Page MenuHomePhabricator

Edge case: newlines can break talk page use case
Closed, ResolvedPublic8 Estimated Story Points

Description

I'll update this task with more details later, but wanted to report that we seem to incorrectly end up with a "change" diff when double newlines appear in the text.

Base: "A\n\nB"
Other: "A\n\nB\n\nC"
Yours: "A\n\nB\n\nD"

I would have expected (copy: A\n\nB, add: \n\nC) but instead we see (copy: A, change: \n\nB -> \n\nB\n\nC)

Event Timeline

awight created this task.Mar 27 2020, 10:37 AM
Restricted Application added a project: archived--TCB-Team. · View Herald TranscriptMar 27 2020, 10:37 AM
Restricted Application added a subscriber: Aklapper. · View Herald Transcript

I was experiencing something similar:

Base: "A\n\nB"
Other: "A\n:C\n\nB"
Yours: "A\n:D\n\nB"

I expected this to be detected as (copy: A, remove: :C, add: :D, copy: B) but instead got (change: A\n:C → A\n:D, copy: B).
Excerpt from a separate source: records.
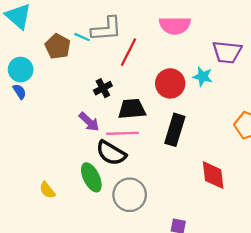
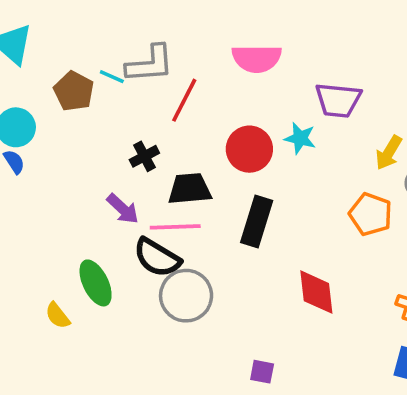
green ellipse: (91, 177) -> (96, 283), moved
gray circle: (130, 195) -> (186, 296), moved

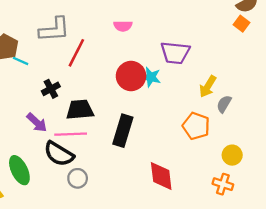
pink semicircle: (257, 59) -> (123, 26), size x0.6
cyan line: (112, 77) -> (21, 61), moved
red circle: (249, 149) -> (131, 76), moved
gray circle: (186, 296) -> (78, 178), size x0.6

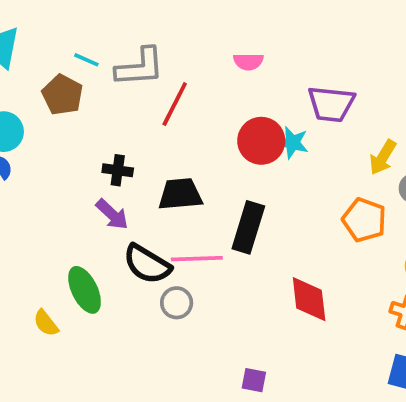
cyan line: (21, 61) -> (86, 60), moved
black cross: (51, 89) -> (118, 170), moved, turned 36
pink line: (71, 134) -> (197, 259), moved

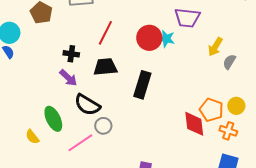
red line: (175, 104) -> (105, 33), moved
orange pentagon: (364, 220) -> (211, 110), moved
pink line: (197, 259) -> (80, 143), moved, turned -32
red diamond: (309, 299) -> (194, 124), moved

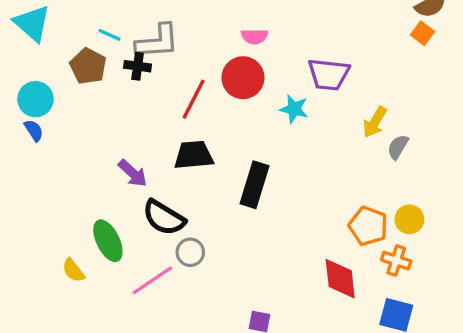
red circle: (149, 38) -> (243, 78), moved
black cross: (71, 54) -> (138, 66), moved
red diamond: (194, 124) -> (340, 279), moved

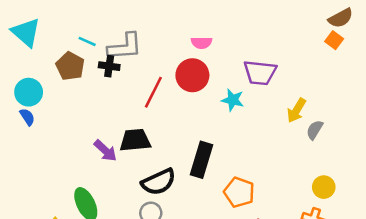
black trapezoid: (194, 155) -> (135, 140), moved
black semicircle: (164, 218) -> (159, 182), moved, turned -56
orange pentagon: (368, 226) -> (239, 192), moved

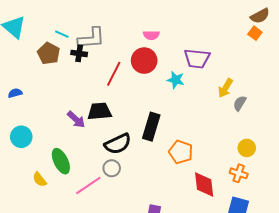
cyan circle: (29, 92) -> (21, 137), moved
blue semicircle: (27, 117) -> (15, 93), turned -72

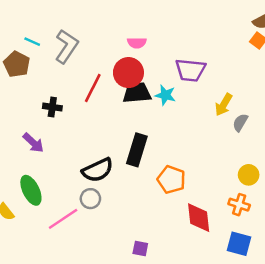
gray L-shape: (91, 38) -> (67, 46), turned -52
black cross: (79, 53) -> (52, 107), moved
black trapezoid: (99, 111) -> (137, 93), moved
purple arrow: (76, 119) -> (33, 143), moved

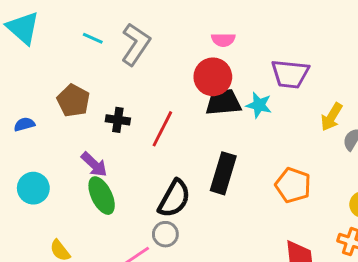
brown pentagon: (17, 64) -> (73, 101), moved
red line: (93, 88) -> (162, 129), moved
black semicircle: (98, 170) -> (174, 199), turned -36
orange pentagon: (171, 180) -> (293, 185), moved
green ellipse: (31, 190) -> (102, 196), moved

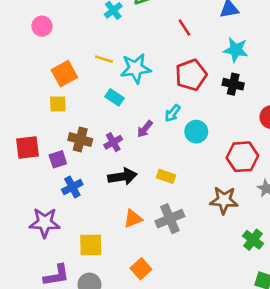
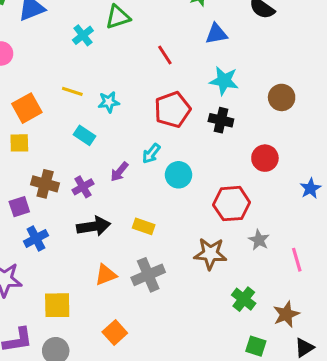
cyan star: (136, 68) -> (109, 102), size x0.6

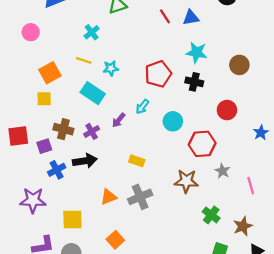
cyan cross: (83, 35) -> (92, 32), moved
red line: (165, 55) -> (165, 16), moved
cyan rectangle: (84, 135) -> (93, 93), size x1.5
cyan circle: (178, 175) -> (173, 121), moved
black arrow: (94, 226) -> (85, 161), moved

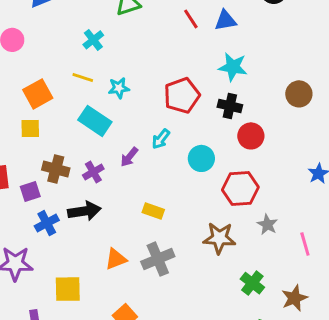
brown circle: (239, 65) -> (299, 94), moved
red circle: (227, 110) -> (251, 136), moved

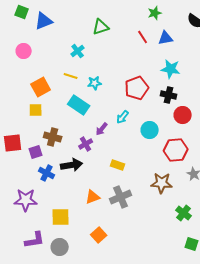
purple cross: (93, 172) -> (86, 144), moved
blue cross: (47, 223) -> (47, 173), turned -35

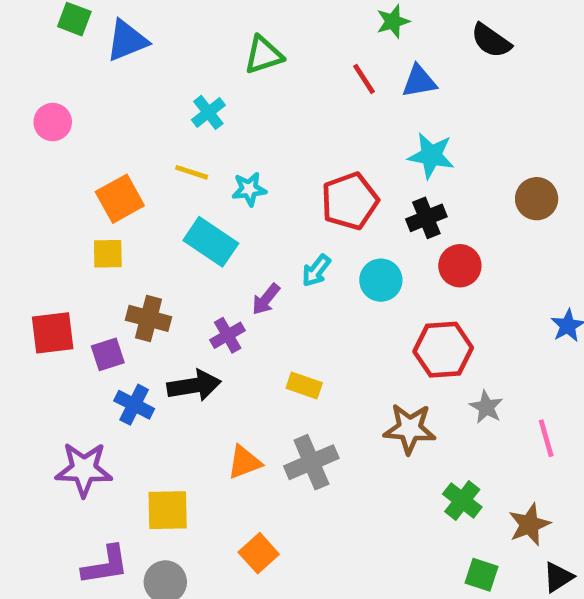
pink circle: (24, 51) -> (53, 122), moved
black cross: (169, 95) -> (426, 218), turned -35
cyan circle: (150, 130) -> (381, 280), moved

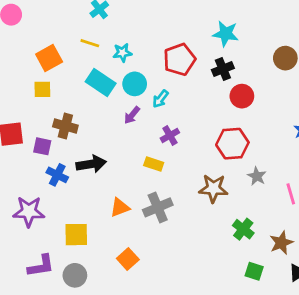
cyan circle: (381, 280) -> (135, 84), moved
purple cross: (228, 335) -> (170, 135), moved
purple square: (108, 354) -> (42, 146), turned 30

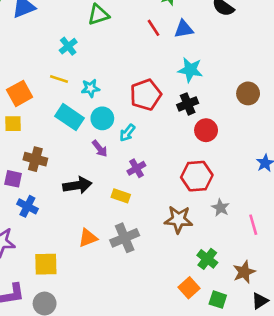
purple arrow: (132, 115) -> (100, 149), turned -78
black arrow: (91, 164) -> (77, 185), moved
orange square: (128, 259) -> (189, 288), moved

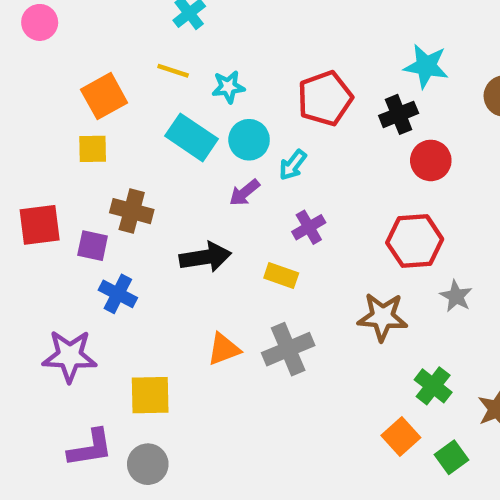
cyan star: (190, 70) -> (426, 66), moved
purple arrow: (100, 149) -> (244, 193), turned 90
green square: (218, 300) -> (451, 457), turned 36

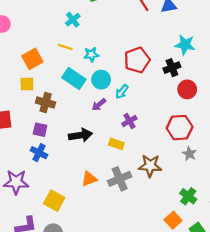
brown cross: (132, 211) -> (46, 102), moved
purple square: (93, 246) -> (40, 130), moved
gray star: (456, 296) -> (189, 154), moved
brown star: (382, 317) -> (150, 166), moved
yellow square: (150, 395) -> (54, 201), turned 30

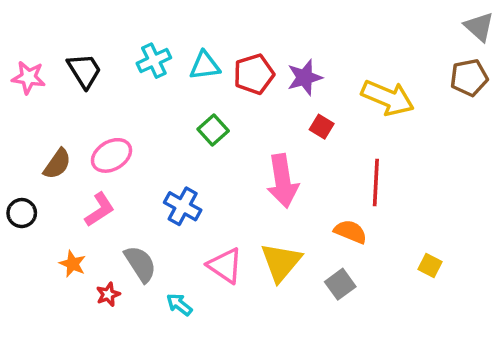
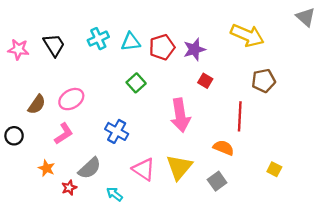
brown pentagon: (469, 77) -> (264, 81), moved
yellow arrow: (388, 98) -> (247, 35), moved
gray semicircle: (140, 264) -> (90, 168), turned 80

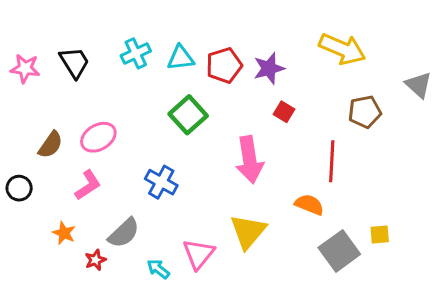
gray triangle: (306, 17) -> (419, 85), moved
green square: (136, 83) -> (188, 115), size x1.4
pink triangle: (144, 169) -> (199, 254), moved, turned 35
yellow square: (274, 169) -> (380, 234), turned -32
gray square: (217, 181) -> (339, 251), moved, size x1.5

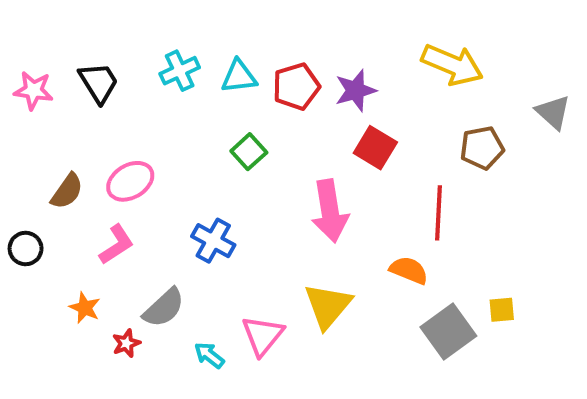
red square: (284, 112) -> (375, 148), size x1.5
green square: (188, 115) -> (249, 152), size x0.7

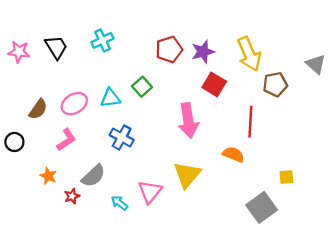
yellow arrow: (452, 65) -> (249, 54), moved, turned 44
cyan triangle: (239, 77) -> (110, 98), moved
gray square: (448, 331) -> (262, 207), moved

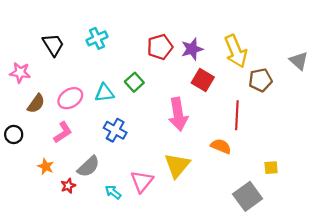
pink star: (19, 52) -> (20, 73), moved

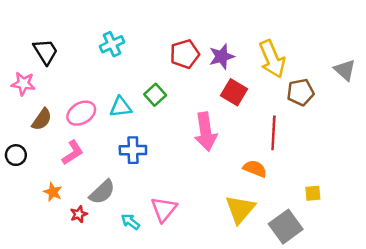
black trapezoid: (53, 45) -> (45, 52), moved
blue cross: (115, 130) -> (133, 150), turned -30
yellow triangle: (177, 165) -> (240, 209), moved

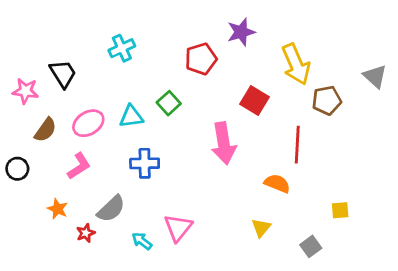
black trapezoid: (45, 52) -> (63, 74), moved
purple star: (222, 56) -> (241, 32), moved
yellow triangle: (240, 209) -> (261, 228), size x0.6
gray square: (286, 227) -> (311, 246), size x0.6

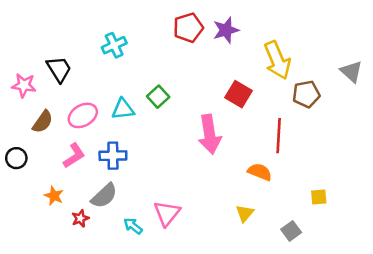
red pentagon: (201, 59) -> (188, 28), moved
blue cross: (145, 163) -> (113, 156), moved

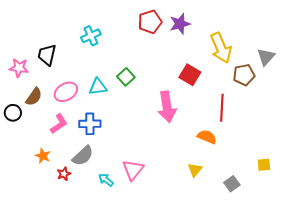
black trapezoid: (59, 69) -> (47, 55), turned -135
gray triangle: (351, 72) -> (266, 57), moved, turned 30
black circle: (16, 158) -> (13, 113), moved
yellow square: (319, 197) -> (264, 165), moved

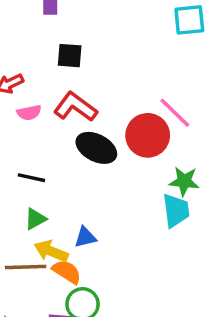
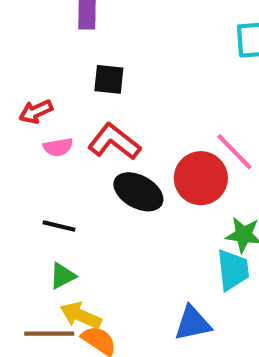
blue triangle: (85, 237) -> (193, 323), moved, size x1.4

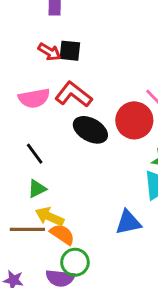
red arrow: (36, 112) -> (49, 52), moved, turned -125
pink semicircle: (58, 147) -> (34, 98), size x1.5
black line: (59, 226) -> (35, 154), turned 40

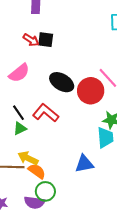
red L-shape: (74, 95) -> (46, 113), moved
pink semicircle: (34, 98) -> (19, 73), turned -30
black ellipse: (90, 130) -> (62, 82), moved
green triangle: (37, 189) -> (20, 129), moved

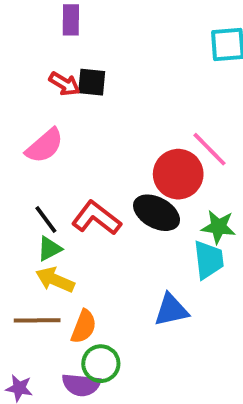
black ellipse: (62, 82) -> (157, 213), moved
yellow arrow: (28, 158) -> (55, 280), moved
orange semicircle: (37, 171) -> (84, 327), turned 78

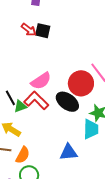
pink semicircle: (45, 146) -> (41, 81), moved
green triangle: (49, 249) -> (20, 106), moved

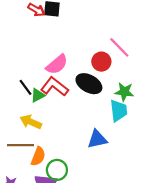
red circle: (81, 83) -> (101, 62), size x0.7
orange semicircle: (23, 155) -> (38, 156), moved

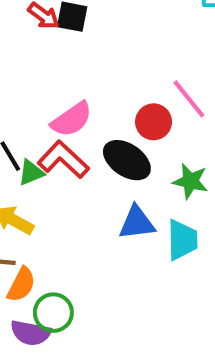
cyan trapezoid: (119, 111) -> (182, 240), moved
blue triangle: (97, 139) -> (137, 223), moved

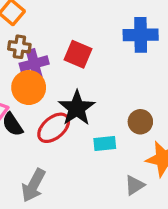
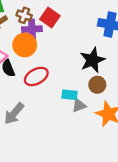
red square: (78, 54) -> (50, 18), moved
black star: (77, 108) -> (92, 60), moved
gray triangle: (135, 185) -> (79, 105), moved

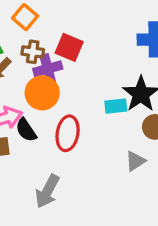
red ellipse: (36, 76) -> (68, 133), turned -40
cyan rectangle: (69, 95) -> (116, 106), moved

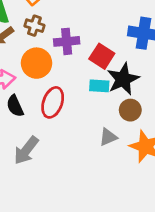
red square: (69, 47) -> (102, 56), moved
purple cross: (48, 69) -> (67, 41), moved
black semicircle: (26, 130) -> (15, 106), moved

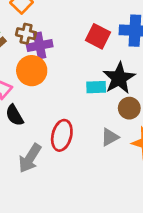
purple cross: (67, 41) -> (40, 45), moved
red square: (102, 56) -> (98, 36), moved
red ellipse: (53, 102) -> (62, 135), moved

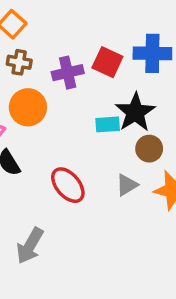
purple cross: (40, 45) -> (68, 73), moved
red ellipse: (62, 135) -> (68, 185), turned -52
gray arrow: (30, 158) -> (30, 246), moved

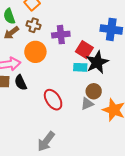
red square: (107, 62) -> (84, 50), moved
brown circle: (149, 149) -> (94, 91), moved
gray arrow: (30, 246) -> (46, 141), moved

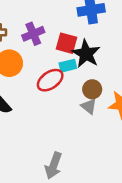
red ellipse: (53, 100) -> (50, 80), moved, turned -75
gray triangle: (87, 104) -> (89, 106), turned -40

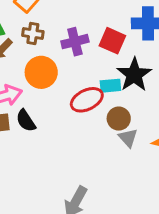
red square: (67, 43) -> (112, 41), moved
brown circle: (92, 89) -> (119, 119), moved

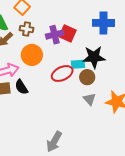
red square: (112, 41) -> (68, 33), moved
black star: (134, 75) -> (94, 57), turned 30
brown circle: (119, 119) -> (87, 77), moved

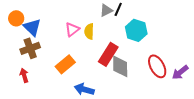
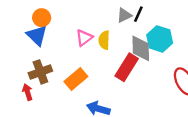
orange circle: (16, 18) -> (42, 18), moved
brown cross: (30, 48) -> (40, 72), moved
gray diamond: (120, 66) -> (141, 48), moved

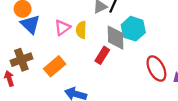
blue triangle: (37, 35) -> (30, 24), moved
red rectangle: (127, 67) -> (102, 55), size x0.7

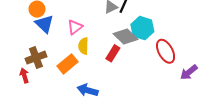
yellow semicircle: (81, 30) -> (83, 46), moved
gray diamond: (116, 38) -> (126, 36), turned -45
red ellipse: (156, 69) -> (166, 51), moved

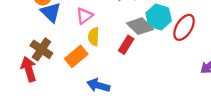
red ellipse: (166, 51) -> (184, 27), moved, turned 60
brown cross: (36, 58) -> (41, 49), turned -36
red arrow: (24, 75) -> (29, 69), size x1.5

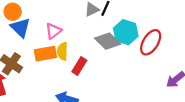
red rectangle: (126, 45) -> (79, 66), moved
orange rectangle: (76, 56) -> (45, 54), moved, turned 30

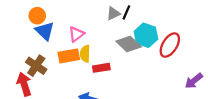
red rectangle: (79, 66) -> (101, 68), turned 49

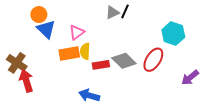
cyan hexagon: (146, 35) -> (173, 33), moved
gray diamond: (129, 44) -> (124, 61), moved
red ellipse: (170, 45) -> (153, 60), moved
brown cross: (36, 66) -> (17, 63), moved

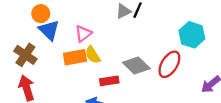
yellow semicircle: (85, 51) -> (93, 55), turned -35
brown cross: (17, 63) -> (25, 55), moved
red rectangle: (101, 65) -> (109, 81), moved

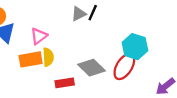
cyan hexagon: (192, 35) -> (135, 47), moved
yellow semicircle: (93, 55) -> (48, 57), turned -150

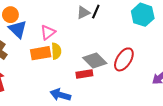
cyan hexagon: (135, 47) -> (143, 15), moved
red rectangle: (65, 83) -> (84, 74), moved

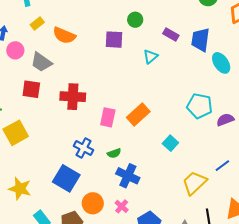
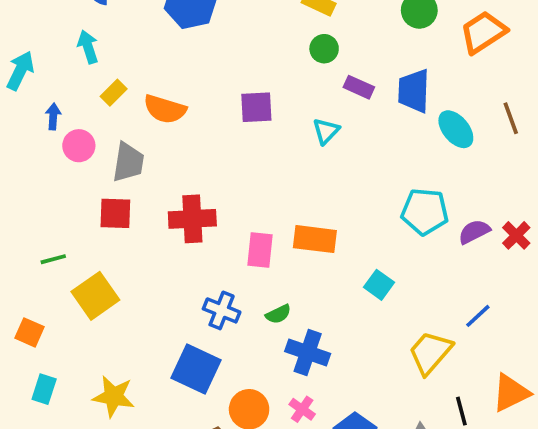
green circle: (135, 20) -> (324, 49), moved
gray trapezoid: (41, 62) -> (128, 162), turned -110
orange rectangle: (138, 115) -> (315, 239), turned 55

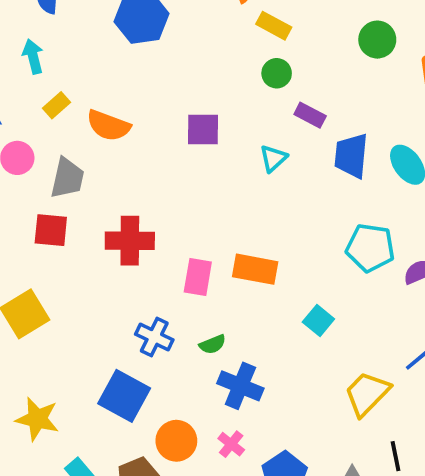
blue trapezoid: (414, 91) -> (351, 156), moved

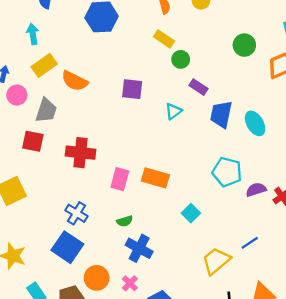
yellow rectangle: (274, 26) -> (164, 39), moved
yellow rectangle: (57, 105) -> (44, 65), size x1.5
blue cross: (154, 337) -> (76, 213), moved

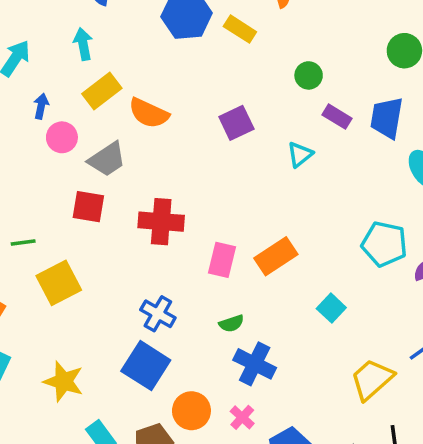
yellow rectangle: (164, 39) -> (240, 29), moved
purple square: (132, 89) -> (236, 123), turned -30
gray trapezoid: (46, 110) -> (107, 159), turned 40
blue trapezoid: (221, 114) -> (387, 118), moved
orange rectangle: (155, 178) -> (276, 256), turned -48

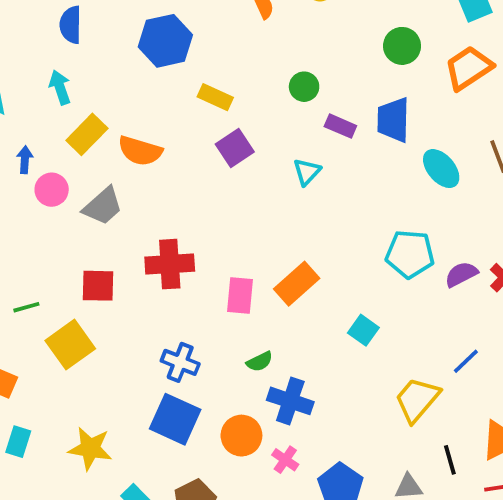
yellow rectangle: (240, 29) -> (215, 97), moved
red square: (88, 207) -> (98, 286), moved
orange circle: (191, 411) -> (241, 436), moved

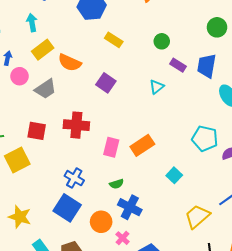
purple square: (235, 148) -> (106, 83), moved, turned -30

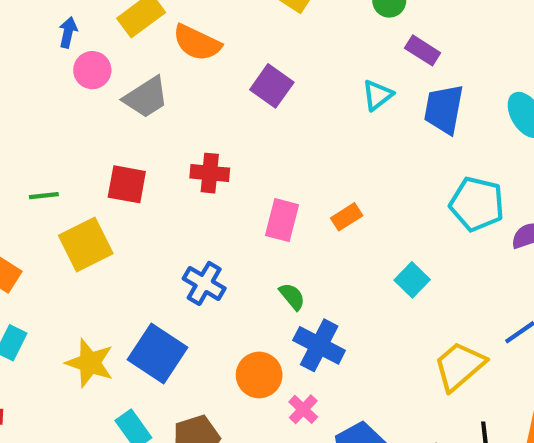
blue trapezoid: (207, 66) -> (444, 109), moved
red cross: (76, 125) -> (210, 173), size x0.7
orange rectangle: (142, 145) -> (347, 217), size x0.6
green semicircle: (117, 184) -> (292, 296), turned -112
blue square: (67, 208) -> (157, 354), moved

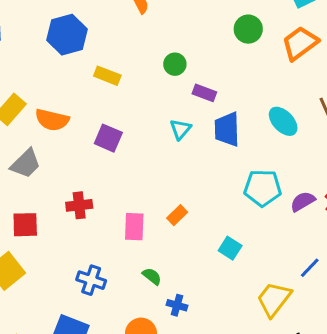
blue cross: (319, 345) -> (177, 305), size x0.6

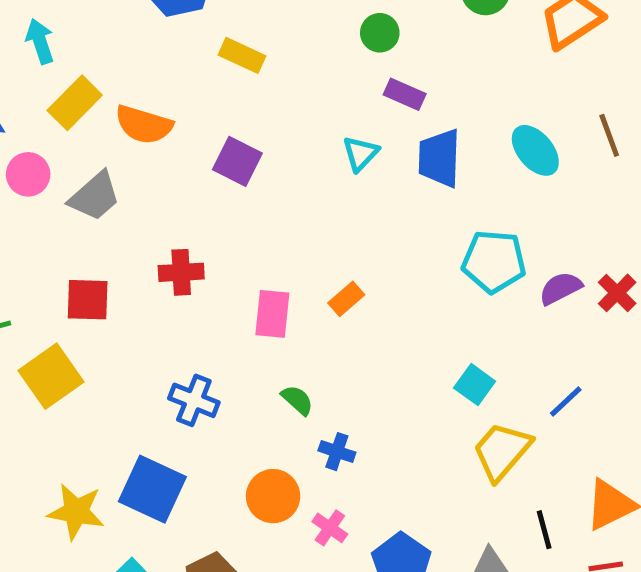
green circle: (175, 64) -> (380, 33), moved
cyan square: (230, 248) -> (475, 385), moved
Which means the talk page special case I wanted to trigger was not triggered.

My theory is that both examples are effects of the original diff3 algorithm, and nothing we can change.

I expected this to be detected as (copy: A, remove: :C, add: :D, copy: B) but instead got (change: A\n:C → A\n:D, copy: B). Which means the talk page special case I wanted to trigger was not triggered.

Slight correction, I started this thread with bad examples--we don't do a 3-way diff internally, so what we would expect is,

$diffStoredLines = (copy: A, add: :C, copy: B)
$diffYourLines = (copy: A, add: :D, copy: B)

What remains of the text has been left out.